After generously brushing the moulds with talc, I pushed a semi-flattened ball of clay roughly the diameter of the desired object into the mould.  It was pretty tricky holding the mould and flattening the clay with it all moving around because of the
talc.  There's a lot more to this than meets the eye,whew!!!! I thought the Sculpey clay was way too soft for this project and will try Fimo next time. I liked the translucent clay, it was easier to work with and a lot firmer than the metallics. I can't wait to try something more challenging and three dimensional...
Mini book and mini box: Gillian Allen
I got a pasta machine for my birthday-didn't know what else to ask for (sad) but started to get to grips with it now and am whizzing the clay through at a fast pace, it makes it easier to use and you get an even thickness and as thin as you like. On the last setting you can stop the tearing by sandwiching it between grease proof paper, needs some practice, but then there are so many things you can do with it. I used some mistakes/failures/leftovers for these pieces. A mini book-2 thin fired clay stamped sheets stuck together for cover, cut to size paper with card back, then drilled holes (drill for Christmas(sad too) and sewn with wire. Mini box- thin scraps layered onto matchbox and fronts, fired and wrapped round with wire and seed beads, added larger beads for legs. Not very professional but will be working on this
These experiments might be useful for embellishing projects or the focal point of  a piece. Sun God: Stamped into clay then baked, embossed with copper and verdigris, fibres glued with hot glue gun
African lizard:Cream coloured clay stamped into, baked then umber acrylic paint brushed over then wiped off when slightly drying. Set into stamped terra cotta
Turquoise Circle: Tried painting on Luna Lights paints in gold and teal, added crackled gold leafed clay top and bottom, then fired .
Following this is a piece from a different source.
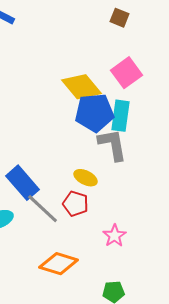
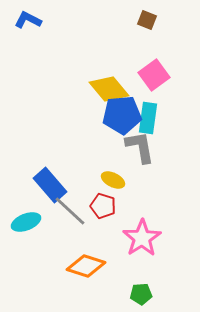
pink star: (115, 236) -> (142, 238), size x1.6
Using the same stamp with different treatments. 1 Silver/gold leaf crackled and stamped, fired, then a thin application of Liquid Sculpey brushed over then fired again. 2. Thinly rolled translucent clay stamped and laid onto silver leaf and fired, charms treated with Chemtek added with wire through drilled holes. 3 Pendant, Stamped onto marbled clay, crackled leaf on black rolled and flattened clay attached to top, fired, then butterscotch ink rubbed over
Catherine Withrow (totally hooked)
pin 1: 'look closely', artstamp image on translucent clay: antiqued step bevel frame
pin 2 'ancient love', black and white photocopy transfer: textured and antiqued step bevel frame
Filigreed green pin: Helen Grove
A leaf shape is cut and a lot of small snakes created, this can be done either by hand (time consuming and a bit frustrating) or by means of a Kemper tool, called a clay-extruder.
Then the snakes are placed in a cirkular pattern et voilá. Just fill in any holes with either a small ball or maybe a flower and you're done.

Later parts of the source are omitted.